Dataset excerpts
---+---
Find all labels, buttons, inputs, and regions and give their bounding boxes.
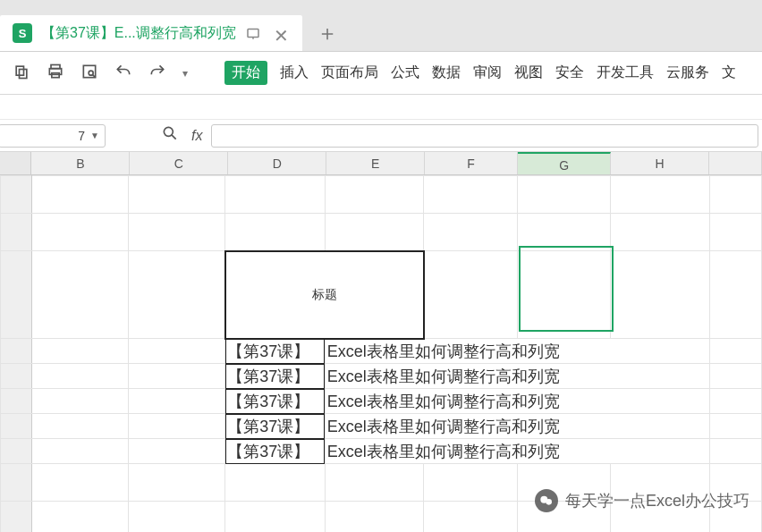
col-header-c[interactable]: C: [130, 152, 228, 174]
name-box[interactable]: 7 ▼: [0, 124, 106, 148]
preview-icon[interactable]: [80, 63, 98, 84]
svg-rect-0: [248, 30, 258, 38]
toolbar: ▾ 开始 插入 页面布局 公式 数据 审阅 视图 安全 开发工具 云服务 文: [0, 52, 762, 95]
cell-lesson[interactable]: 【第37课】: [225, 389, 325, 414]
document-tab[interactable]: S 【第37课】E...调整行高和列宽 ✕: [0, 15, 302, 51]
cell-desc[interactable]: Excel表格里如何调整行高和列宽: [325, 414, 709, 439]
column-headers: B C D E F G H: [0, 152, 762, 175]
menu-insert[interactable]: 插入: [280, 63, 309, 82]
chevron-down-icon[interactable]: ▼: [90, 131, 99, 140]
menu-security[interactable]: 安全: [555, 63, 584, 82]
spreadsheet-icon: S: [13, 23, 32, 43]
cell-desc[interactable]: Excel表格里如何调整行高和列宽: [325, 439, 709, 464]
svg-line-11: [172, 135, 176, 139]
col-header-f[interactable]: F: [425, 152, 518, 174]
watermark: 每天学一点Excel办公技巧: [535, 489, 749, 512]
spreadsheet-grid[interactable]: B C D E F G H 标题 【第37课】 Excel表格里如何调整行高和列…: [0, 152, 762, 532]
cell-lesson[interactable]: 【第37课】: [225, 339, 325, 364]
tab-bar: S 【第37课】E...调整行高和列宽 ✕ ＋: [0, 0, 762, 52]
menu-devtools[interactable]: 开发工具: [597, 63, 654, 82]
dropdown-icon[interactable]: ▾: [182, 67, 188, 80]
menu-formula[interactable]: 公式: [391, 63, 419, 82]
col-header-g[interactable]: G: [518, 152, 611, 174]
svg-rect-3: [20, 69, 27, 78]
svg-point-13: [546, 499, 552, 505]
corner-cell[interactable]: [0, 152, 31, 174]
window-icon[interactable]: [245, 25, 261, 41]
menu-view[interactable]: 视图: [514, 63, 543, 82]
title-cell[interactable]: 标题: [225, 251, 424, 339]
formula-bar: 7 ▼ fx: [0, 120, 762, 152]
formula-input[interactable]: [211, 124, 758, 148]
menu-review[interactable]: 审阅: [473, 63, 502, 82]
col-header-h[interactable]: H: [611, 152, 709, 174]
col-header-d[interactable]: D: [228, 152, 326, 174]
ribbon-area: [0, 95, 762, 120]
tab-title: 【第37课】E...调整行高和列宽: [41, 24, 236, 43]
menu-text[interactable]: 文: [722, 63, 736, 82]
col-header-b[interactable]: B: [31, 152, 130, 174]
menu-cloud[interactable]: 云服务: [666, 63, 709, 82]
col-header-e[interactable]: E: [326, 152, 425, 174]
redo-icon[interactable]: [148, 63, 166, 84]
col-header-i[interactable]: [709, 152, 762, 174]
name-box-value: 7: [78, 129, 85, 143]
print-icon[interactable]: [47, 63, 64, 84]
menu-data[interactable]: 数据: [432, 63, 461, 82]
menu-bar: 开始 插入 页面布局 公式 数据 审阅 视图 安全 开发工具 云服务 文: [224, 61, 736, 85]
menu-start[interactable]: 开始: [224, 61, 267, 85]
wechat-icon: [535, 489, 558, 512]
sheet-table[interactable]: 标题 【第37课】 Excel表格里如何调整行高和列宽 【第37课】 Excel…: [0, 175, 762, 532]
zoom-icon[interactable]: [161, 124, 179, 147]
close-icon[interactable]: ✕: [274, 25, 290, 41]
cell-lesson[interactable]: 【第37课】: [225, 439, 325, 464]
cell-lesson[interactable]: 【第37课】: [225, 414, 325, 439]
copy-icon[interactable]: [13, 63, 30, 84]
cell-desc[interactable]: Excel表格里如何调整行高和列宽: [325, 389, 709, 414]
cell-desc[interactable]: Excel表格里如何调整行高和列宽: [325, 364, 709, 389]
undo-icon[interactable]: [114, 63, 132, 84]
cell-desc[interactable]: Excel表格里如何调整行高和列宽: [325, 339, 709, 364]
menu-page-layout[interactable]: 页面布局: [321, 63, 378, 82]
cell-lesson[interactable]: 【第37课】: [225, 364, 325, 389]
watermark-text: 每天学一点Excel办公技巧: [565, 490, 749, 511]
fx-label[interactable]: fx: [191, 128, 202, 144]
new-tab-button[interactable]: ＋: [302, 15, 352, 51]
---+---
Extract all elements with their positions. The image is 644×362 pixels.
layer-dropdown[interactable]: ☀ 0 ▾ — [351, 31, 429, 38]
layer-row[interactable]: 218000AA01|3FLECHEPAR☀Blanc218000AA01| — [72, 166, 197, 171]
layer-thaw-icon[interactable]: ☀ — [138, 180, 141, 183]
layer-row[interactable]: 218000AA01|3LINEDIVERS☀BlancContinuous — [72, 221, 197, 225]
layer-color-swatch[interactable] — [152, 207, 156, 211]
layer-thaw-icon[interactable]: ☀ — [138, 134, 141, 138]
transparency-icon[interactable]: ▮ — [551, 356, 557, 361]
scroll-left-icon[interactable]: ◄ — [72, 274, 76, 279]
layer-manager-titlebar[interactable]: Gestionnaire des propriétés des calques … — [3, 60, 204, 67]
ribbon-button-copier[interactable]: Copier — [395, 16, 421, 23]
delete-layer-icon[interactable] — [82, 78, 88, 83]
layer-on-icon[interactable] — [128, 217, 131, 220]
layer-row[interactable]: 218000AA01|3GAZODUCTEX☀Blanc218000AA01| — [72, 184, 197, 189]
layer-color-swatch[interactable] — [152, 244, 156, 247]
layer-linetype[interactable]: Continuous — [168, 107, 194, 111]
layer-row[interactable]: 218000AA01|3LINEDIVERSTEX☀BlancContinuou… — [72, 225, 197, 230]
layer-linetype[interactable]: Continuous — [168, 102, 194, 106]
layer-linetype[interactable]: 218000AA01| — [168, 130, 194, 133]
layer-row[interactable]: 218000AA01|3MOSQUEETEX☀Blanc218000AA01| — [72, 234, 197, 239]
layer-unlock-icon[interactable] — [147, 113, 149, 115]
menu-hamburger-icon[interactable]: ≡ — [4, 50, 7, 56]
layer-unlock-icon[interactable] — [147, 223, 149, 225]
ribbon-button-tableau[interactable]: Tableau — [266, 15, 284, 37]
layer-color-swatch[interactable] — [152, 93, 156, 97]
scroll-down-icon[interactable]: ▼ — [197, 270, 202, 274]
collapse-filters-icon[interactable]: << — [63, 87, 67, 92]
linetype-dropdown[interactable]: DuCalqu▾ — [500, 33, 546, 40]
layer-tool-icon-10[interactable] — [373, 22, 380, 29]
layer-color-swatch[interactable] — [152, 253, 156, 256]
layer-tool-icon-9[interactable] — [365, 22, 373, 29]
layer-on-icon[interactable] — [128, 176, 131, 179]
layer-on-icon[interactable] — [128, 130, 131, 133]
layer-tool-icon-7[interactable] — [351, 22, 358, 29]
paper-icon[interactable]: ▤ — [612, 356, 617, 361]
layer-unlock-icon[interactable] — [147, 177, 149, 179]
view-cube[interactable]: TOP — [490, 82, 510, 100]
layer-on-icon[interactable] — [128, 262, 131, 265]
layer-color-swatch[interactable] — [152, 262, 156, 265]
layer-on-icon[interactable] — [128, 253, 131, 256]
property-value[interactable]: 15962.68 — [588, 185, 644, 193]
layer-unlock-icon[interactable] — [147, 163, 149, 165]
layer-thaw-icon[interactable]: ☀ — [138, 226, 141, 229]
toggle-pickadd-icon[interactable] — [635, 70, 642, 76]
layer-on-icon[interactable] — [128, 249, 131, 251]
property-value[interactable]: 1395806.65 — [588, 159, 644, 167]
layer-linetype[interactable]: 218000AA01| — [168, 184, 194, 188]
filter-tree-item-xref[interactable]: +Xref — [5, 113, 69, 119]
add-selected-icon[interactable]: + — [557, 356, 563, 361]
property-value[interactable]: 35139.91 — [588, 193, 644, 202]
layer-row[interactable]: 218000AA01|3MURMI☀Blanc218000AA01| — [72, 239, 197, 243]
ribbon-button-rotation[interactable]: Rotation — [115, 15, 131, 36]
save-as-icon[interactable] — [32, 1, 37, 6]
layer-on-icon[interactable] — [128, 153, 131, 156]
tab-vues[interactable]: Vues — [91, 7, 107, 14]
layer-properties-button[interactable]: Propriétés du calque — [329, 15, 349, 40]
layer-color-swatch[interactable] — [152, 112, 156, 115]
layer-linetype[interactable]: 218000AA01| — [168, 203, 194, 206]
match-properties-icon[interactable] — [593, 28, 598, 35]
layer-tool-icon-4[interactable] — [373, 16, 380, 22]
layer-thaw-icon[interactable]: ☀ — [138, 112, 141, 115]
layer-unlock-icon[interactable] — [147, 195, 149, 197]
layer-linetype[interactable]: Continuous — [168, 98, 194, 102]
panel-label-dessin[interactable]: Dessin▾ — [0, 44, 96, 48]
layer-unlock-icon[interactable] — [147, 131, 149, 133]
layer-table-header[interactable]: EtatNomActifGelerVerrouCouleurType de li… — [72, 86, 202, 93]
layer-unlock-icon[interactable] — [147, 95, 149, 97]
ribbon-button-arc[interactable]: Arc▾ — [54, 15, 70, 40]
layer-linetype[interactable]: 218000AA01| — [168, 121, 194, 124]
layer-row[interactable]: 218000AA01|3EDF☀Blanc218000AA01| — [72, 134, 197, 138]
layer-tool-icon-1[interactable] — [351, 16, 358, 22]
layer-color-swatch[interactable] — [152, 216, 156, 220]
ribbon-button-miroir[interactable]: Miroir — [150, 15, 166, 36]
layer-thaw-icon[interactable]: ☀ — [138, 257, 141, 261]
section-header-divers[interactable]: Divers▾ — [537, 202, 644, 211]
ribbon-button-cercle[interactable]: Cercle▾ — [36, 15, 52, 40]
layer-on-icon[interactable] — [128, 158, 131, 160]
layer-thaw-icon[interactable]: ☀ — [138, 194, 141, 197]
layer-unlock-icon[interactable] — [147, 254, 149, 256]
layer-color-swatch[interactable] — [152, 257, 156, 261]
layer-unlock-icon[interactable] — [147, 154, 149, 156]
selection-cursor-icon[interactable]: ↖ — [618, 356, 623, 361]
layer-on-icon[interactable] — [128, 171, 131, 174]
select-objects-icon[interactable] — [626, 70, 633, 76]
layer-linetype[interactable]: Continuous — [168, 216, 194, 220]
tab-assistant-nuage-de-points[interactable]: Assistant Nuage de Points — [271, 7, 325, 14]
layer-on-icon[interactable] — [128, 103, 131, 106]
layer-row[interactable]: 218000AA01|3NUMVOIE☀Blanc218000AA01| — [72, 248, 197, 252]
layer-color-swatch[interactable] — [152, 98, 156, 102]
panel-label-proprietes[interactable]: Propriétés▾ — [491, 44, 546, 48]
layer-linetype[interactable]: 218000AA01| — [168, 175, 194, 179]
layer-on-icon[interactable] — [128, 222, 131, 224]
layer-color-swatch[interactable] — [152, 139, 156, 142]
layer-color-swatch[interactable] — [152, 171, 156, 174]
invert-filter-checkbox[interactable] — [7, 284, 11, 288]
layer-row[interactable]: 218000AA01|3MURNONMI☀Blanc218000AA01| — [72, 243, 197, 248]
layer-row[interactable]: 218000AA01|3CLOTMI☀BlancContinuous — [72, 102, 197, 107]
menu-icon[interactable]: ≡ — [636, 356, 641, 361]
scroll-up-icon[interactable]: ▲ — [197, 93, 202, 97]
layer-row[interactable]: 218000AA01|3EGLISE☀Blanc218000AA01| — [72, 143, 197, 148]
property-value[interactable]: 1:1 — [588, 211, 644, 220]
---+---
_Exercise_
Show every line of the data that includes the string "Excel表格里如何调整行高和列宽".

_The completed task_
cell-desc[interactable]: Excel表格里如何调整行高和列宽: [325, 414, 709, 439]
cell-desc[interactable]: Excel表格里如何调整行高和列宽: [325, 439, 709, 464]
sheet-table[interactable]: 标题 【第37课】 Excel表格里如何调整行高和列宽 【第37课】 Excel…: [0, 175, 762, 532]
cell-desc[interactable]: Excel表格里如何调整行高和列宽: [325, 389, 709, 414]
cell-desc[interactable]: Excel表格里如何调整行高和列宽: [325, 364, 709, 389]
cell-desc[interactable]: Excel表格里如何调整行高和列宽: [325, 339, 709, 364]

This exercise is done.